Fun with Pfarah: a Paradox Clausewitz Parser

Relax, let Pfarah do the parsing for you

Introducing Pfarah

This is post will be a break from the norm. Pfarah is a .NET library written in F# that parses files that are ingested by the Clausewitz engine made by Paradox Interactive. I wrote a tutorial for the library, and I was so proud that I decided to post it my blog, for additional publicity but also as a time capsule. This way, I can go back in time and see what the API was like back then. For the most up to date tutorial, please visit the official tutorial page.

I also apologize for the lack of syntax highlighting (looking at you rouge))

This document is a quick overview of the most important features of Pfarah. You can also get this page as an F# script file from GitHub and run the samples interactively. Type annotations are used in examples to ease understanding

There are two ways to parse data. The first way is to parse a specific file, and the second is to parse a given string. The norm should be parsing a file, but for the sake of the tutorial it is shown the second way.

This library takes inspiration from FSharp.Data JSON, Chessie, Chiron, Fleece, Haskell, and json4s.

Quickstart

We’re going to start with querying parsed data, and as an example the data will represent a ship named bessie with 22 men onboard.

open Pfarah

let (obj : ParaValue) = ParaValue.Parse "name=bessie strength=22"

The next step is extracting the information.

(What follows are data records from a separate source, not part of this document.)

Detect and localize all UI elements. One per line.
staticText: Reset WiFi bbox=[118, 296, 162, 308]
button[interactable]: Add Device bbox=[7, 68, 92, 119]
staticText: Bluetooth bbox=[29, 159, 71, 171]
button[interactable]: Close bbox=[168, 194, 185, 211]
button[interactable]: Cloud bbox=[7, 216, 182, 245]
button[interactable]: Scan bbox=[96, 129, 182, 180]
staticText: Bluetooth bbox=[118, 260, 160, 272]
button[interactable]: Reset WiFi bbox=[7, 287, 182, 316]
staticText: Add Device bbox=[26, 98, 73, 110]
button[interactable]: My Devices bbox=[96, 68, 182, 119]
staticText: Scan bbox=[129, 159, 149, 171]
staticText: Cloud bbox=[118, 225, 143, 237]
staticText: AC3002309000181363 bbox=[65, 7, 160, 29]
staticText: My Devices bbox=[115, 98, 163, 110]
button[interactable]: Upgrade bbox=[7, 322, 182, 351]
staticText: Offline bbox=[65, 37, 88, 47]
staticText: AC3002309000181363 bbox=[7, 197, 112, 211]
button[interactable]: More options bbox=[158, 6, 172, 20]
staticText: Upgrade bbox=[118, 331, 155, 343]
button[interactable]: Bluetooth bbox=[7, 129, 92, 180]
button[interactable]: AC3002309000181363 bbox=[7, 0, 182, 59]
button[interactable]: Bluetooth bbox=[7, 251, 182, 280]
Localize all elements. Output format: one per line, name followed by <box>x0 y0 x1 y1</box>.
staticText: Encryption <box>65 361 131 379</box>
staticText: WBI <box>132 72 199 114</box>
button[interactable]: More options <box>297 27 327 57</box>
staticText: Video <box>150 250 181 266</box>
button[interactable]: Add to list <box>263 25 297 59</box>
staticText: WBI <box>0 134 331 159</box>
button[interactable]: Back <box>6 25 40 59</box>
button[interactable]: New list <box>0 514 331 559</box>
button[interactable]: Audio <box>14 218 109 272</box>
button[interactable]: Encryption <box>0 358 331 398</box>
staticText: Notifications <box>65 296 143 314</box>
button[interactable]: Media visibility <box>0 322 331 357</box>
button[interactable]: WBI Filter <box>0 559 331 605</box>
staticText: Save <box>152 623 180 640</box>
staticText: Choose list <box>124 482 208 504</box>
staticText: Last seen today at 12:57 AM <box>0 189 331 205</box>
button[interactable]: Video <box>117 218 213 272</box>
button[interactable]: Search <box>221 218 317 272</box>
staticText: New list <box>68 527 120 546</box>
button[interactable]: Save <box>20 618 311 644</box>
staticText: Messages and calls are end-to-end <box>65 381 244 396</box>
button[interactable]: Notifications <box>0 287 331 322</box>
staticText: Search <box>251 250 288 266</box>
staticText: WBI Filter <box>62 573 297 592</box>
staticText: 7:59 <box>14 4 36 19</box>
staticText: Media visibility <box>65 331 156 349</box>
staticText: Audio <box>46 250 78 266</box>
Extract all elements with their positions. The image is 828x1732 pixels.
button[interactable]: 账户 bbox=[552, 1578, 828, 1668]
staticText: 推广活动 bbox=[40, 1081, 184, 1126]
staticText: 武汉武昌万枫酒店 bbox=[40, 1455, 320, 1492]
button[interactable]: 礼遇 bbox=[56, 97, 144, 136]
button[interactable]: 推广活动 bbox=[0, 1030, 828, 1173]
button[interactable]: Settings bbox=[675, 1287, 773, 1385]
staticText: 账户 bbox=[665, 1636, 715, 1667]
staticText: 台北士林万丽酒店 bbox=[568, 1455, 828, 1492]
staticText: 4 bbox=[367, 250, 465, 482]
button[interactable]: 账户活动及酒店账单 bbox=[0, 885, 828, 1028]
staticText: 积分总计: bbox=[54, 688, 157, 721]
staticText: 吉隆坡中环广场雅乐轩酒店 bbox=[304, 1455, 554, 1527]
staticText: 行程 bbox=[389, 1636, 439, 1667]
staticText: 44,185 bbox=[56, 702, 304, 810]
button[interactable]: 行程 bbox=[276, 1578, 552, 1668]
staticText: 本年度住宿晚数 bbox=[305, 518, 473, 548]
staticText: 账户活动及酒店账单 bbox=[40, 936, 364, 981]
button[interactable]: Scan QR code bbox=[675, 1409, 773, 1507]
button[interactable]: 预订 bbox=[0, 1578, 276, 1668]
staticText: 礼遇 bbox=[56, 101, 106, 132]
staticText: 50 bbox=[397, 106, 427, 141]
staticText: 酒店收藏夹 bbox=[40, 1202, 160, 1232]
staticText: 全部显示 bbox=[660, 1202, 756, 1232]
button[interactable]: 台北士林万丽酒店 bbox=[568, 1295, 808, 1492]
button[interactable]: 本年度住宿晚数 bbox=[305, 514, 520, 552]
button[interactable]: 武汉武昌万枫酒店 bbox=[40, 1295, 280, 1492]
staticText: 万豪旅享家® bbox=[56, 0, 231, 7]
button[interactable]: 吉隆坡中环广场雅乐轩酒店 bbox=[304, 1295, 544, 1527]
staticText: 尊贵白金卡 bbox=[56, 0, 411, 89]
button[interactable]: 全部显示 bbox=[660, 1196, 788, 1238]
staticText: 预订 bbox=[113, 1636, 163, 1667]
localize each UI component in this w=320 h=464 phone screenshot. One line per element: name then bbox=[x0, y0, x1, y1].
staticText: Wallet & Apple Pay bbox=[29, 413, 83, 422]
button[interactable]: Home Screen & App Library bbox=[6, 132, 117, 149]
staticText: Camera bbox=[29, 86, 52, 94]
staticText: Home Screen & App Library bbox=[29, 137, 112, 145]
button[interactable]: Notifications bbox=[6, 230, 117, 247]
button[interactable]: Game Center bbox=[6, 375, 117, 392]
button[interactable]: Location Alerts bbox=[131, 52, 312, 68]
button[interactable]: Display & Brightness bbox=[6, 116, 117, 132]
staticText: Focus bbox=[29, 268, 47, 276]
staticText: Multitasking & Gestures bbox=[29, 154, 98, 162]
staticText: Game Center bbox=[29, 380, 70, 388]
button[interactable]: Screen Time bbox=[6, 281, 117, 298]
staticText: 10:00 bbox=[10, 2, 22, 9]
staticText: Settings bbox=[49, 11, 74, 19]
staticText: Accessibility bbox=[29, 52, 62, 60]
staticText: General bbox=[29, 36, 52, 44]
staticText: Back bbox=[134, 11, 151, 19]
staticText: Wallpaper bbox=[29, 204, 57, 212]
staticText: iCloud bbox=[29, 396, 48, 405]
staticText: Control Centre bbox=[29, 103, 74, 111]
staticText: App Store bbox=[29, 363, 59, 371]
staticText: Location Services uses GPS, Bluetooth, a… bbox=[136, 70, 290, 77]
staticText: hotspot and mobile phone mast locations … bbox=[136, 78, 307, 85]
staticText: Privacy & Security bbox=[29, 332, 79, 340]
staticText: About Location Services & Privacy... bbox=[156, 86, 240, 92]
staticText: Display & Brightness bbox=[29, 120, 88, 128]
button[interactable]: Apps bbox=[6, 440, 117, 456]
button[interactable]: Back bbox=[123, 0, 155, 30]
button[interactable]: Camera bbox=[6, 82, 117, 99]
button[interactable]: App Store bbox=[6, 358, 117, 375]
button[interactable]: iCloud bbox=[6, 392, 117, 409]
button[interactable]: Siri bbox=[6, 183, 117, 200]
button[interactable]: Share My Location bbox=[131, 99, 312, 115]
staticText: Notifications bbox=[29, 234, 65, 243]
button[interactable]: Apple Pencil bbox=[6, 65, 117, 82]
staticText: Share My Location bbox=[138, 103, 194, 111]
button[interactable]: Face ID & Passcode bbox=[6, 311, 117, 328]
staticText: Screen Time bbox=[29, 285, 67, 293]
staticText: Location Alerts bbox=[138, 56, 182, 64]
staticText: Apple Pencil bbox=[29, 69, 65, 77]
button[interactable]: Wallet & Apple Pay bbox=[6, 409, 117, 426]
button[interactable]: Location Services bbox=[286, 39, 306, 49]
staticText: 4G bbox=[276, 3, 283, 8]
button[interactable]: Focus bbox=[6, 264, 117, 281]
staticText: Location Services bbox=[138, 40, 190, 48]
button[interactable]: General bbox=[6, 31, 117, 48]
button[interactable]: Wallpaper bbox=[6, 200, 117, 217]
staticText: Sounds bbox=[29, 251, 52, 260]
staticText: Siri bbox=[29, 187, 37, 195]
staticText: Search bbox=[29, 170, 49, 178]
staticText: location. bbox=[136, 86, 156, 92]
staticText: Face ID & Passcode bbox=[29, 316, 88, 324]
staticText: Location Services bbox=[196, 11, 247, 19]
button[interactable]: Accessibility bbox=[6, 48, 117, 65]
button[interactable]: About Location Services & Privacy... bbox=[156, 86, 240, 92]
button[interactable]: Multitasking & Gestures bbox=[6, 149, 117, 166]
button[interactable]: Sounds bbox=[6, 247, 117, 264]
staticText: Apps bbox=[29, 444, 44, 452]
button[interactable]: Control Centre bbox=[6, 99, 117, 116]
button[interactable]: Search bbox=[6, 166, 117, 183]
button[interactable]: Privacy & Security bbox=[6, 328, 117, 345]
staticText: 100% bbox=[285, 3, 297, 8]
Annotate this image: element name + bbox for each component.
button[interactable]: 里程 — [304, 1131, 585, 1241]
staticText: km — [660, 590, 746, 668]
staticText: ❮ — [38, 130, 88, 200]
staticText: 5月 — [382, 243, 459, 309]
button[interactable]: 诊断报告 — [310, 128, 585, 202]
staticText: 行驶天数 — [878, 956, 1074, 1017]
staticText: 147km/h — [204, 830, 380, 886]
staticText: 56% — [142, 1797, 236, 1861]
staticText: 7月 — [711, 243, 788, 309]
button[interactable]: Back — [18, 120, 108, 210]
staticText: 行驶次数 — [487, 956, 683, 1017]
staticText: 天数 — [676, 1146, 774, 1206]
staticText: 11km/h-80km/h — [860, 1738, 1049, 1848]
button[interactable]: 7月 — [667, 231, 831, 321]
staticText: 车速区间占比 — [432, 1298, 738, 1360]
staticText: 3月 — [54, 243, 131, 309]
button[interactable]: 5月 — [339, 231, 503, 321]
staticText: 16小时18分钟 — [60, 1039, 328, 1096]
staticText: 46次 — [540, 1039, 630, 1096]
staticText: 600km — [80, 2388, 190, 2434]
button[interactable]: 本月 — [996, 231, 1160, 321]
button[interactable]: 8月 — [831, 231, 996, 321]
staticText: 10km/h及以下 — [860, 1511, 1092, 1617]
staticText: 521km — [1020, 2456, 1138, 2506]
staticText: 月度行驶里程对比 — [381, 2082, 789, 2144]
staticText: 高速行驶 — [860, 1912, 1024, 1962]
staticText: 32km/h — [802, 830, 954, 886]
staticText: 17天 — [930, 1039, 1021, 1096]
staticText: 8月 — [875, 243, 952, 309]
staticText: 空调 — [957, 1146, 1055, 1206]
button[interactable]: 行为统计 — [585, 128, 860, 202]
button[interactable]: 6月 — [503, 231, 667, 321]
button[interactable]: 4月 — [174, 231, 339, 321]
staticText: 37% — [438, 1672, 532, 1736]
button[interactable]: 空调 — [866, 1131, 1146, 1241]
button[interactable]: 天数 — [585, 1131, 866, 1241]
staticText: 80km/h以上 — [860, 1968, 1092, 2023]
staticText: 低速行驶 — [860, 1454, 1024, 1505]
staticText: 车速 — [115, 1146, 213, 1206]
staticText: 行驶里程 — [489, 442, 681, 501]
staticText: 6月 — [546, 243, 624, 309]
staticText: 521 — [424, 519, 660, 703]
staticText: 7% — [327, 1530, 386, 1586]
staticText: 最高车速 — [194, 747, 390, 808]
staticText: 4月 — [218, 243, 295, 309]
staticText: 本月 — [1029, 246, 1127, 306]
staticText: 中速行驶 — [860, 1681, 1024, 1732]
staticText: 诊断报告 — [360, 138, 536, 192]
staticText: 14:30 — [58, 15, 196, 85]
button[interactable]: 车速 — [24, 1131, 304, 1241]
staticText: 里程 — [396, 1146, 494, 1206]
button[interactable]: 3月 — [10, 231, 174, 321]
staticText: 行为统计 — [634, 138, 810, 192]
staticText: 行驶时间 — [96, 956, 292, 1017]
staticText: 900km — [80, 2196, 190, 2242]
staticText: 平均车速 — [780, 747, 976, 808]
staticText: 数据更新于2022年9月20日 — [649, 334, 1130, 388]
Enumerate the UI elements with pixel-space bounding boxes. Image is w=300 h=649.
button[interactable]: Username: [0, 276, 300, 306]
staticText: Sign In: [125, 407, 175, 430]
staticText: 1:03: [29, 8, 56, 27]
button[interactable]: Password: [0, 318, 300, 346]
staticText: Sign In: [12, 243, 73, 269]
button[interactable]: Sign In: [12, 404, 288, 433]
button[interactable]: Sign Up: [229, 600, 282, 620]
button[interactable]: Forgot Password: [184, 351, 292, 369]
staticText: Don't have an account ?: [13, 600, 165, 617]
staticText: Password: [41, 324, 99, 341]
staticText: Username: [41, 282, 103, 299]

There are many ways to accomplish this and each one will be demonstrated. Which one you choose will be personal preference. As the demonstrations become concise they introduce more advanced concepts, so initial examples will use simple constructs.

ParaValue is a discriminated union and the first example queries it directly for more information.

// Print the property's keys -- will print "seq ["name"; "strength"]"
// Also demonstrates all the current cases for `ParaValue`
match obj with
| ParaValue.Record (properties : (string * ParaValue)[]) ->
  printfn "%A" (properties |> Seq.map fst)
| ParaValue.Array (arr : ParaValue[]) ->
  failwith "Did not expect `obj` to be an array"
| ParaValue.Bool (x : bool) ->
  failwith "Did not expect `obj` to be a bool"
| ParaValue.Date (x : DateTime) ->
  failwith "Did not expect `obj` to be a DateTime"
| ParaValue.Hsv ((h : float), (s : float), (v : float)) ->
  failwith "Did not expect `obj` to be hsv"
| ParaValue.Number (n : float) ->
  failwith "Did not expect `obj` to be a number"
| ParaValue.Rgb ((r : byte), (g : byte), (b : byte)) ->
  failwith "Did not expect `obj` to be rgb"
| ParaValue.String (s : string) ->
  failwith "Did not expect `obj` to be a string"

Whoa! Those are a lot of data types. To see each of the data types in use, see the Data Format page.

Instead of exhaustively enumerating all the cases every time we query the data, the next example will use F# default case and print the name of the ship

// Try to find the first key with "name". If name is found then see if the
// value is a string. If so, print the ship's name. If none of the happy path
// is followed print errors
match obj with
| ParaValue.Record properties ->
  match (Array.tryFind (fst >> (=) "name") properties) with
  | Some(key, value) ->
    match value with
    | ParaValue.String name -> printfn "Ship's name: %s" name
    | _ -> failwith "Expected name to be a string"
  | None -> failwith "Expected name to exist"
| _ -> failwith "Expected `obj` to be a `Record` type"

By now, being flustered with how cumbersome and verbose the examples is ok. This will be fixed by introducing some additional concepts and types. First, the previous example rewritten and an explanation after.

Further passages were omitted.